Abu Tholhah, penduduk pribumi Madinah yang memiliki kekayaan yang berlimpah, segera menemui rosululloh shollallohu alaihi wasallam untuk menunaikan ayat yang baru saja turun :

عَنْ أَنَس بْن مَالِكٍ رَضِيَ اللَّهُ عَنْهُ يَقُولُ كَانَ أَبُو طَلْحَةَ أَكْثَرَ الْأَنْصَارِ بِالْمَدِينَةِ مَالًا مِنْ نَخْلٍ وَكَانَ أَحَبُّ أَمْوَالِهِ إِلَيْهِ بَيْرُحَاءَ وَكَانَتْ مُسْتَقْبِلَةَ الْمَسْجِدِ وَكَانَ رَسُولُ اللَّهِ صَلَّى اللَّهُ عَلَيْهِ وَسَلَّمَ يَدْخُلُهَا وَيَشْرَبُ مِنْ مَاءٍ فِيهَا طَيِّبٍ قَالَ أَنَسٌ فَلَمَّا أُنْزِلَتْ هَذِهِ الْآيَةُ لَنْ تَنَالُوا الْبِرَّ حَتَّى تُنْفِقُوا مِمَّا تُحِبُّونَ قَامَ أَبُو طَلْحَةَ إِلَى رَسُولِ اللَّهِ صَلَّى اللَّهُ عَلَيْهِ وَسَلَّمَ فَقَالَ يَا رَسُولَ اللَّهِ إِنَّ اللَّهَ تَبَارَكَ وَتَعَالَى يَقُولُ لَنْ تَنَالُوا الْبِرَّ حَتَّى تُنْفِقُوا مِمَّا تُحِبُّونَ وَإِنَّ أَحَبَّ أَمْوَالِي إِلَيَّ بَيْرُحَاءَ وَإِنَّهَا صَدَقَةٌ لِلَّهِ أَرْجُو بِرَّهَا وَذُخْرَهَا عِنْدَ اللَّهِ فَضَعْهَا يَا رَسُولَ اللَّهِ حَيْثُ أَرَاكَ اللَّهُ قَالَ فَقَالَ رَسُولُ اللَّهِ صَلَّى اللَّهُ عَلَيْهِ وَسَلَّمَ بَخٍ ذَلِكَ مَالٌ رَابِحٌ ذَلِكَ مَالٌ رَابِحٌ وَقَدْ سَمِعْتُ مَا قُلْتَ وَإِنِّي أَرَى أَنْ تَجْعَلَهَا فِي الْأَقْرَبِينَ فَقَالَ أَبُو طَلْحَةَ أَفْعَلُ يَا رَسُولَ اللَّهِ فَقَسَمَهَا أَبُو طَلْحَةَ فِي أَقَارِبِهِ وَبَنِي عَمِّهِ

Dari Anas bin Malik radliallahu 'anhu berkata; Abu Thalhah adalah orang yang paling banyak hartanya dari kalangan Anshar di kota Madinah berupa kebun pohon kurma dan harta benda yang paling dicintainya adalah Bairuha' (sumur yang ada di kebun itu) yang menghadap ke masjid dan Rasulullah Shallallahu'alaihiwasallam sering mamemasuki kebun itu dan meminum airnya yang baik tersebut.
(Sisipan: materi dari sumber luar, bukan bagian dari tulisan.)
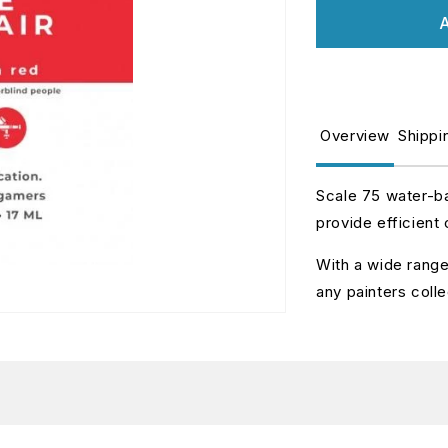
for
fo
A
SIN-
S
04
0
LOVE
L
AFFAIR
A
Overview
Shippi
Scale 75 water-ba
provide efficient
With a wide range 
any painters colle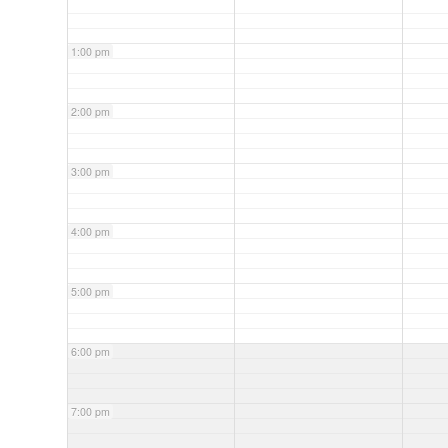
1:00 pm
2:00 pm
3:00 pm
4:00 pm
5:00 pm
6:00 pm
7:00 pm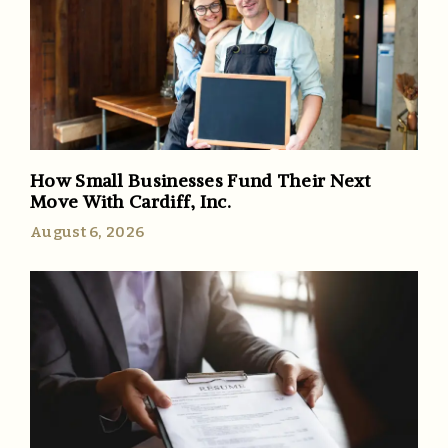
How Small Businesses Fund Their Next
Move With Cardiff, Inc.
August 6, 2026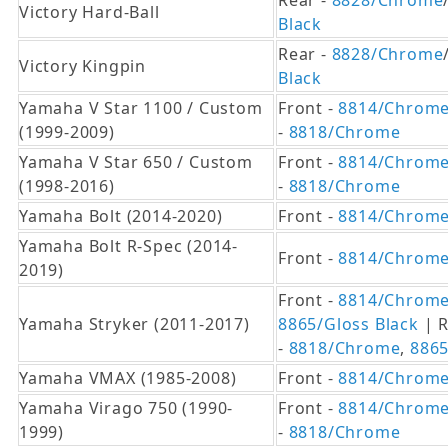
Rear -
8828/Chrome
Victory Hard-Ball
Black
Rear -
8828/Chrome
Victory Kingpin
Black
Yamaha V Star 1100 / Custom
Front -
8814/Chrom
(1999-2009)
-
8818/Chrome
Yamaha V Star 650 / Custom
Front -
8814/Chrom
(1998-2016)
-
8818/Chrome
Yamaha Bolt (2014-2020)
Front -
8814/Chrom
Yamaha Bolt R-Spec (2014-
Front -
8814/Chrom
2019)
Front -
8814/Chrom
Yamaha Stryker (2011-2017)
8865/Gloss Black
| R
-
8818/Chrome
,
8865
Yamaha VMAX (1985-2008)
Front -
8814/Chrom
Yamaha Virago 750 (1990-
Front -
8814/Chrom
1999)
-
8818/Chrome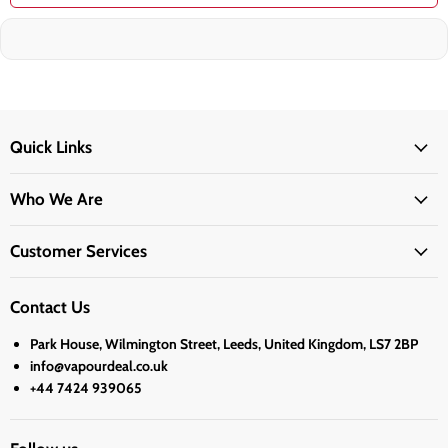
Quick Links
Who We Are
Customer Services
Contact Us
Park House, Wilmington Street, Leeds, United Kingdom, LS7 2BP
info@vapourdeal.co.uk
+44 7424 939065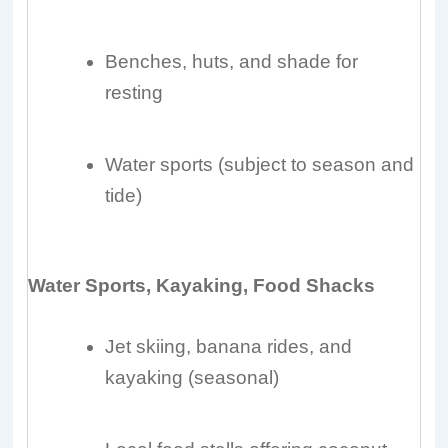
Benches, huts, and shade for
resting
Water sports (subject to season and
tide)
Water Sports, Kayaking, Food Shacks
Jet skiing, banana rides, and
kayaking (seasonal)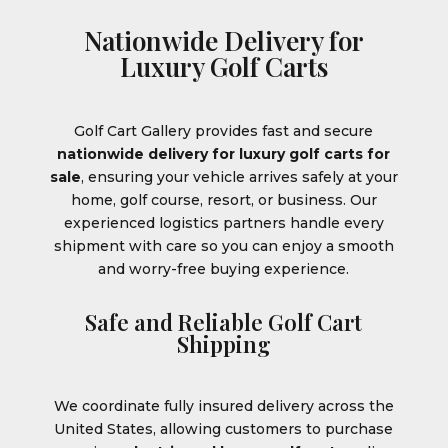
Nationwide Delivery for
Luxury Golf Carts
Golf Cart Gallery provides fast and secure
nationwide delivery for luxury golf carts for
sale
, ensuring your vehicle arrives safely at your
home, golf course, resort, or business. Our
experienced logistics partners handle every
shipment with care so you can enjoy a smooth
and worry-free buying experience.
Safe and Reliable Golf Cart
Shipping
We coordinate fully insured delivery across the
United States, allowing customers to purchase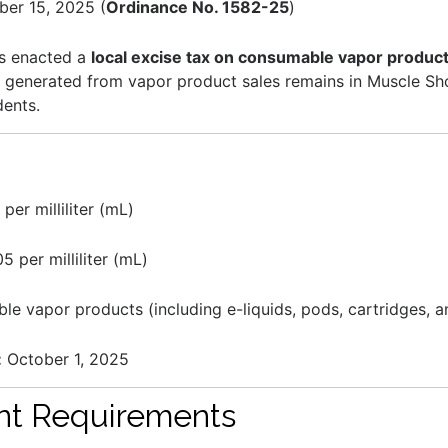
er 15, 2025 (
Ordinance No. 1582-25
)
as enacted a
local excise tax on consumable vapor produc
e generated from vapor product sales remains in Muscle Sho
dents.
per milliliter (mL)
5 per milliliter (mL)
le vapor products (including e-liquids, pods, cartridges, a
:
October 1, 2025
nt Requirements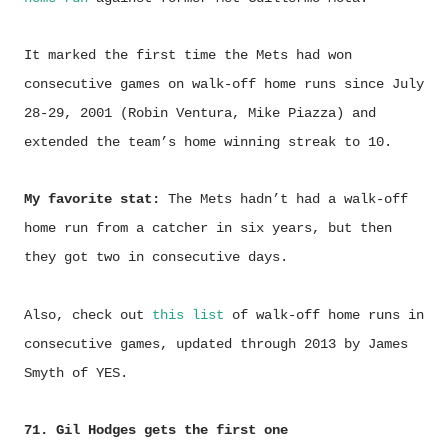
It marked the first time the Mets had won
consecutive games on walk-off home runs since July
28-29, 2001 (Robin Ventura, Mike Piazza) and
extended the team’s home winning streak to 10.
My favorite stat:
The Mets hadn’t had a walk-off
home run from a catcher in six years, but then
they got two in consecutive days.
Also, check out
this list
of walk-off home runs in
consecutive games, updated through 2013 by James
Smyth of YES.
71. Gil Hodges gets the first one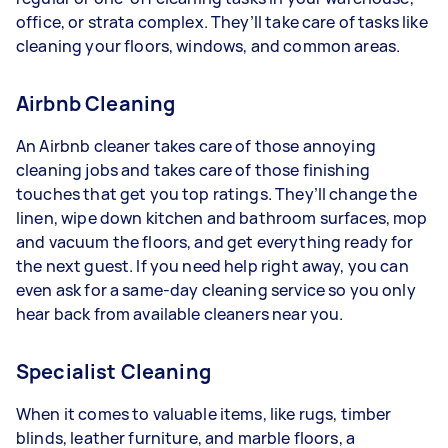
office, or strata complex. They’ll take care of tasks like
cleaning your floors, windows, and common areas.
Airbnb Cleaning
An Airbnb cleaner takes care of those annoying
cleaning jobs and takes care of those finishing
touches that get you top ratings. They’ll change the
linen, wipe down kitchen and bathroom surfaces, mop
and vacuum the floors, and get everything ready for
the next guest. If you need help right away, you can
even ask for a same-day cleaning service so you only
hear back from available cleaners near you.
Specialist Cleaning
When it comes to valuable items, like rugs, timber
blinds, leather furniture, and marble floors, a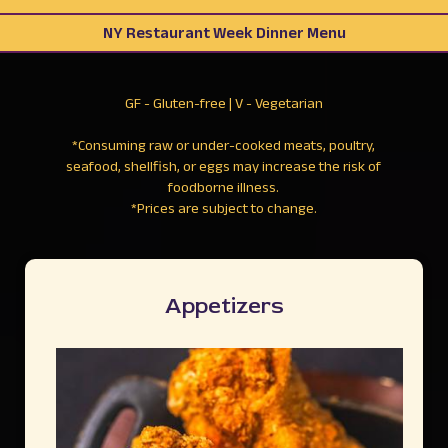
NY Restaurant Week Dinner Menu
GF - Gluten-free | V - Vegetarian
*Consuming raw or under-cooked meats, poultry,
seafood, shellfish, or eggs may increase the risk of
foodborne illness.
*Prices are subject to change.
Appetizers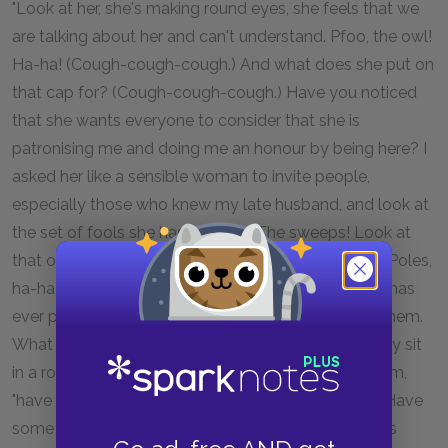
"Look at her, she's making round eyes, she feels that we
are talking about her and can't understand. Pfoo, the owl!
Ha-ha! (Cough-cough-cough.) And what does she put on
that cap for? (Cough-cough-cough.) Have you noticed
that she wants everyone to consider that she is
patronising me and doing me an honour by being here? I
asked her like a sensible woman to invite people,
especially those who knew my late husband, and look at
the set of fools she has brought! The sweeps! Look at
that one with the spotty face. And those wretched Poles,
ha-ha-ha! (Cough-cough-cough.) Not one of them has
ever poked his nose in here, I've never set eyes on them.
What have they come here for, I ask you? There they sit
in a row. Hey,
pan
!" she cried suddenly to one of them,
"have you tasted the pancakes? Take some more! Have
some beer! Won't you have some vodka? Look, he's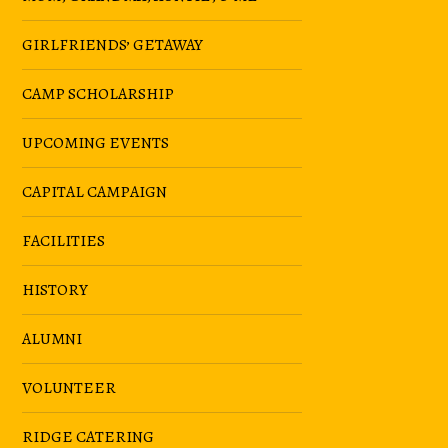
GIRLFRIENDS’ GETAWAY
CAMP SCHOLARSHIP
UPCOMING EVENTS
CAPITAL CAMPAIGN
FACILITIES
HISTORY
ALUMNI
VOLUNTEER
RIDGE CATERING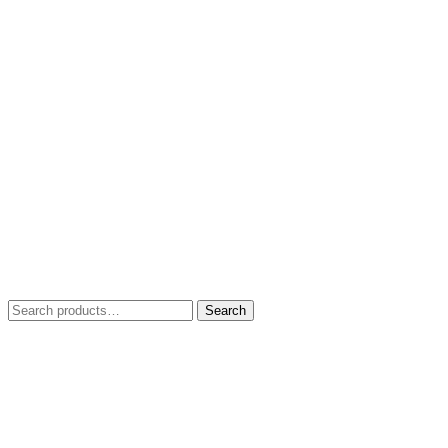
Search
Search
for: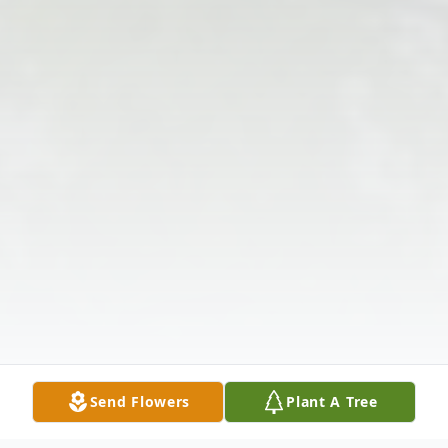
Send Flowers
Plant A Tree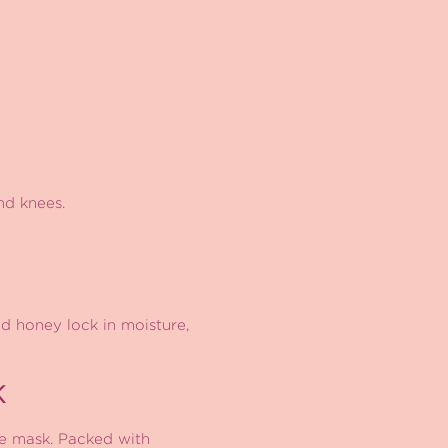
nd knees.
d honey lock in moisture,
K
e mask. Packed with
Berkata, Anas; Ketika turun firman Allah Ta'ala (QS Alu 'Imran: 92 yang artinya) : Kamu sekali-kali tidak akan sampai kepada kebajikan (yang sempurna), sebelum kamu menafkahkan sehahagian harta yang kamu cintai, Abu Thalhah mendatangi Rasulullah Shallallahu'alaihiwasallam lalu berkata ; Wahai Rasulullah, sesungguhnya Allah Ta'ala telah berfirman : Kamu sekali-kali tidak akan sampai kepada kebajikan (yang sempurna), sebelum kamu menafkahkan sehahagian harta yang kamu cintai, dan sesungguhnya harta yang paling aku cintai adalah Bairuha' itu dan aku menshadaqahkannya di jalan Allah dengan berharap kebaikan dan simpanan pahala di sisiNya, maka ambillah wahai Rasulullah sebagaimana petunjuk Allah kepadamu. Dia (Anas) berkata : Maka Rasulullah Shallallahu'alaihiwasallam bersabda : Wah, inilah harta yang menguntungkan, inilah harta yang menguntungkan. Sungguh aku sudah mendengar apa yang kamu niyatkan dan aku berpendapat sebaiknya kamu shadaqahkan buat kerabatmu. Maka Abu Thalhah berkata,: Aku akan laksanakan wahai Rasululloloh. Maka Abu Thalhah membagi untuk kerabatnya dan anak-anak pamannya [HR Bukhori Muslim]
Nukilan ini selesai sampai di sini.